---- The records

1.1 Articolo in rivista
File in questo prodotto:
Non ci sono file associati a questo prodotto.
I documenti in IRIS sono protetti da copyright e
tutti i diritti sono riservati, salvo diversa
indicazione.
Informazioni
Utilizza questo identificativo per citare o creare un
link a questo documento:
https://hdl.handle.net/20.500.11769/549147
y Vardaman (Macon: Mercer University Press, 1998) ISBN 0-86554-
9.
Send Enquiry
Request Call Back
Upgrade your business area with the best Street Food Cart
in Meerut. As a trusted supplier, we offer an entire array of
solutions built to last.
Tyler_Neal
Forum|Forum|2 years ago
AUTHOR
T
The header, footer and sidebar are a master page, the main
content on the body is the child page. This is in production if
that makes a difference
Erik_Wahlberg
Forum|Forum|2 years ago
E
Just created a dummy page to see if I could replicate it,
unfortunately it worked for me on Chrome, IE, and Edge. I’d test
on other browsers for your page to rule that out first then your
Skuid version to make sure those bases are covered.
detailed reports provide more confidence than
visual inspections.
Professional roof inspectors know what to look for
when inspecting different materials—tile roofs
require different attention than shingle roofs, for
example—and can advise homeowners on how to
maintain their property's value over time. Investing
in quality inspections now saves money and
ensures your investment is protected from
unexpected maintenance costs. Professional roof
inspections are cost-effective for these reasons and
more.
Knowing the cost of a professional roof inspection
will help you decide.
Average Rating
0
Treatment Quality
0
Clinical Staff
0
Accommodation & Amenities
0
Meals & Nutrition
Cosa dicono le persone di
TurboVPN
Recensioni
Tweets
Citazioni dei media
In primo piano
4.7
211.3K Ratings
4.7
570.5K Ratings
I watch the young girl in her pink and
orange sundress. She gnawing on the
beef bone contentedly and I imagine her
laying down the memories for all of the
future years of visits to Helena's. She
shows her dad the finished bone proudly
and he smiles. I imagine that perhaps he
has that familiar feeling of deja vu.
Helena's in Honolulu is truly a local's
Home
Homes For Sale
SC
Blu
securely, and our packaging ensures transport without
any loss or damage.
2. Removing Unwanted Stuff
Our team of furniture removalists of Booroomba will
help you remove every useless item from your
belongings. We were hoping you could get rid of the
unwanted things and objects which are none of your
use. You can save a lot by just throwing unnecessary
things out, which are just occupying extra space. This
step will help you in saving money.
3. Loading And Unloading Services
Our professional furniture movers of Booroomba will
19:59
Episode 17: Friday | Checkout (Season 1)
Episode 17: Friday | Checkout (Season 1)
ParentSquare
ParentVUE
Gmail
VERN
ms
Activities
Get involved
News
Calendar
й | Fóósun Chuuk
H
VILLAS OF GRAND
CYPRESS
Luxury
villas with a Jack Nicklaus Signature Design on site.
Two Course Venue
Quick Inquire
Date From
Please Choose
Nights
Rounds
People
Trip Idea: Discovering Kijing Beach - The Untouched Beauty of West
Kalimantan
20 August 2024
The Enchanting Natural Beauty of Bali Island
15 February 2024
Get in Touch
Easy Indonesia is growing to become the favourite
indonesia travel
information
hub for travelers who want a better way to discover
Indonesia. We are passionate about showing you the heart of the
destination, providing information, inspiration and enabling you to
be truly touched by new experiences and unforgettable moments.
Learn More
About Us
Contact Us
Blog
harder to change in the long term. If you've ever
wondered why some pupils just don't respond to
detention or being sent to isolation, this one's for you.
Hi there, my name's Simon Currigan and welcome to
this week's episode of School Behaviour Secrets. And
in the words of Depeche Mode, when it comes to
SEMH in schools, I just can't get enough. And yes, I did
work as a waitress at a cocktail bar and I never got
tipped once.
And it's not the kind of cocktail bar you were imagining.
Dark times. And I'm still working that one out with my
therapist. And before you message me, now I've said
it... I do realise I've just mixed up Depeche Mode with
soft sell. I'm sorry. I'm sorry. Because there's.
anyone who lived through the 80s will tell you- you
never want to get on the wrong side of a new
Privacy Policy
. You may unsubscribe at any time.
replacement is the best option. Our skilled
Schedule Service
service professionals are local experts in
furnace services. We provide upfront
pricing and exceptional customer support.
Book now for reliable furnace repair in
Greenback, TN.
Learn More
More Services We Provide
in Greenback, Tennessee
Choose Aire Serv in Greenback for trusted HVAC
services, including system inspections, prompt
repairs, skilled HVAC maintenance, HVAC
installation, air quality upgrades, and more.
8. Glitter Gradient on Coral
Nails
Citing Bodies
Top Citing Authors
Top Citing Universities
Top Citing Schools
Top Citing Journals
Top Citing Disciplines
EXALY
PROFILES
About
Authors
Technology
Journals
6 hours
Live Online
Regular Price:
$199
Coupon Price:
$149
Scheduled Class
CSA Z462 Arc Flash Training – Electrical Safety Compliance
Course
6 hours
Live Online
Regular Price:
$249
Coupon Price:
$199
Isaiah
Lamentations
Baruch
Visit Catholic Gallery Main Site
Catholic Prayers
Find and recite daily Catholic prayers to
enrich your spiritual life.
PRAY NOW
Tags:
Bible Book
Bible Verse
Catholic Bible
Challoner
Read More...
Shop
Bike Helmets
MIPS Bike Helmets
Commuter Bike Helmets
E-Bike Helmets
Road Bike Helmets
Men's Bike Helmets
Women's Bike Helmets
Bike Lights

--------

> _What you are asked to do_: What you give back must be the stretch above, starting at the line with "й | Fóósun Chuuk" and ending at the line with "harder to change", copied exactly.

> _Completed exercise_:
й | Fóósun Chuuk
H
VILLAS OF GRAND
CYPRESS
Luxury
villas with a Jack Nicklaus Signature Design on site.
Two Course Venue
Quick Inquire
Date From
Please Choose
Nights
Rounds
People
Trip Idea: Discovering Kijing Beach - The Untouched Beauty of West
Kalimantan
20 August 2024
The Enchanting Natural Beauty of Bali Island
15 February 2024
Get in Touch
Easy Indonesia is growing to become the favourite
indonesia travel
information
hub for travelers who want a better way to discover
Indonesia. We are passionate about showing you the heart of the
destination, providing information, inspiration and enabling you to
be truly touched by new experiences and unforgettable moments.
Learn More
About Us
Contact Us
Blog
harder to change in the long term. If you've ever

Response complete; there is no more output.